# Council Demo Session Pack

This pack gives copy/paste prompts and expected output shape so contributors can quickly sanity-check council behavior.

## Demo A — Full mode: Exploration profile (unknown unknown discovery)

Goal: stress-test framing quality and epistemic diversity.

Prompt:

```bash
/council --profile exploration-orthogonal --triad unknowns Should we expand our AI devtool into enterprise compliance workflows this quarter?
```

Optional multi-provider routing:

```bash
/council --profile exploration-orthogonal --triad unknowns --models configs/provider-model-slots.example.yaml Should we expand our AI devtool into enterprise compliance workflows this quarter?
```

What good output looks like:
- at least 2 non-overlapping objections before consensus
- one explicit counterfactual if early agreement forms
- evidence labels across multiple categories (`empirical`, `mechanistic`, `strategic`, `ethical`, `heuristic`)
- clear unknowns list with concrete data needed

Expected verdict sections:
- Problem, Council Composition, Model/Provider Routing, Consensus Position
- Key Insights by Member, Points of Agreement/Disagreement
- Minority Report, Unresolved Questions, Epistemic Diversity Scorecard, Recommended Next Steps

## Demo B — Full mode: Exploration profile (market-entry triad)
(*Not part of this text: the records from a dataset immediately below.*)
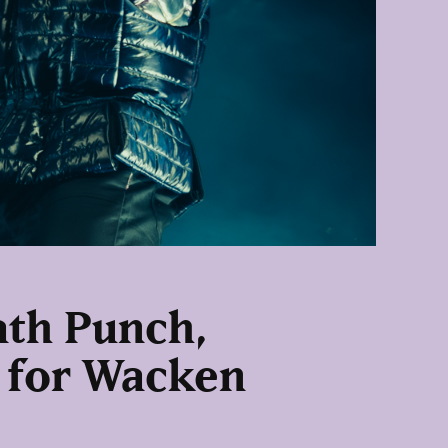
eath Punch,
 for Wacken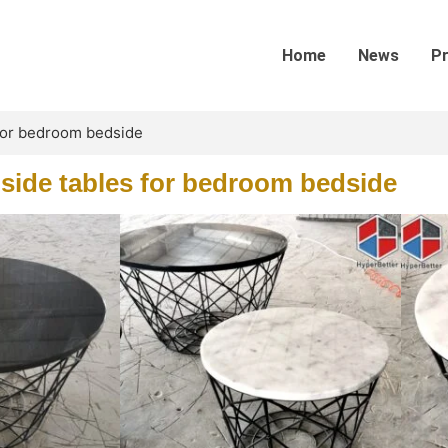
Home
News
P
 for bedroom bedside
side tables for bedroom bedside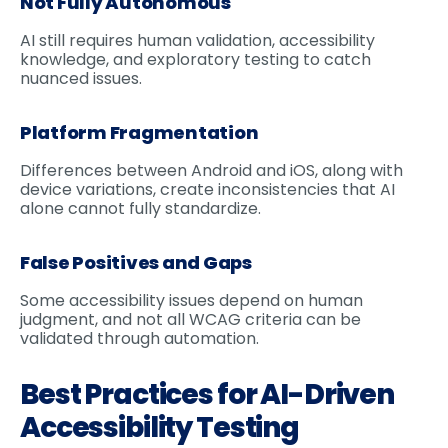
Not Fully Autonomous
AI still requires human validation, accessibility
knowledge, and exploratory testing to catch
nuanced issues.
Platform Fragmentation
Differences between Android and iOS, along with
device variations, create inconsistencies that AI
alone cannot fully standardize.
False Positives and Gaps
Some accessibility issues depend on human
judgment, and not all WCAG criteria can be
validated through automation.
Best Practices for AI-Driven
Accessibility Testing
Goal: validate adversarial and incentive-aware reasoning.

Prompt:

```bash
/council --profile exploration-orthogonal --triad market-entry Should we launch in Germany before France for our API platform?
```

What good output looks like:
- explicit competitor/counterparty behavior assumptions
- incentive map by actor class (buyers, legal, competitors, internal teams)
- downside containment plan if launch assumptions fail

## Demo C — Full mode: Execution profile (ship-now triad)

Goal: test speed-to-decision and ship-readiness.

Prompt:

```bash
/council --profile execution-lean --triad ship-now Should we ship release v0.9.4 today if one flaky test remains in CI?
```

What good output looks like:
- binary recommendation with conditions (ship / block / canary)
- explicit rollback triggers
- owner + timeline in next steps

## Demo D — Full mode: Execution profile (stability triad)

Goal: validate reliability-first reasoning.

Prompt:

```bash
/council --profile execution-lean --triad stability Our p95 latency regressed 18% after the new caching layer. Should we revert now or investigate first?
```

What good output looks like:
- mechanism hypothesis list ranked by likelihood
- immediate containment action
- bounded investigation window and decision checkpoint

## Demo E — Quick mode

Goal: test rapid 2-round deliberation with condensed output.

Prompt:

```bash
/council --quick Should we add a Redis cache in front of our Postgres auth queries?
```

What good output looks like:
- 200-word max analyses from each member
- 75-word final positions
- Quick Verdict with: Panel, Positions, Consensus, Key Disagreement, Recommended Action
- Total output significantly shorter than full mode
- Clear, decisive recommendation

## Demo F — Duo mode

Goal: test polarity-pair dialectic with focused tension.

Prompt:

```bash
/council --duo Should we rewrite the monolith into microservices?
```

Expected: auto-selects Aristotle vs Lao Tzu (architecture domain).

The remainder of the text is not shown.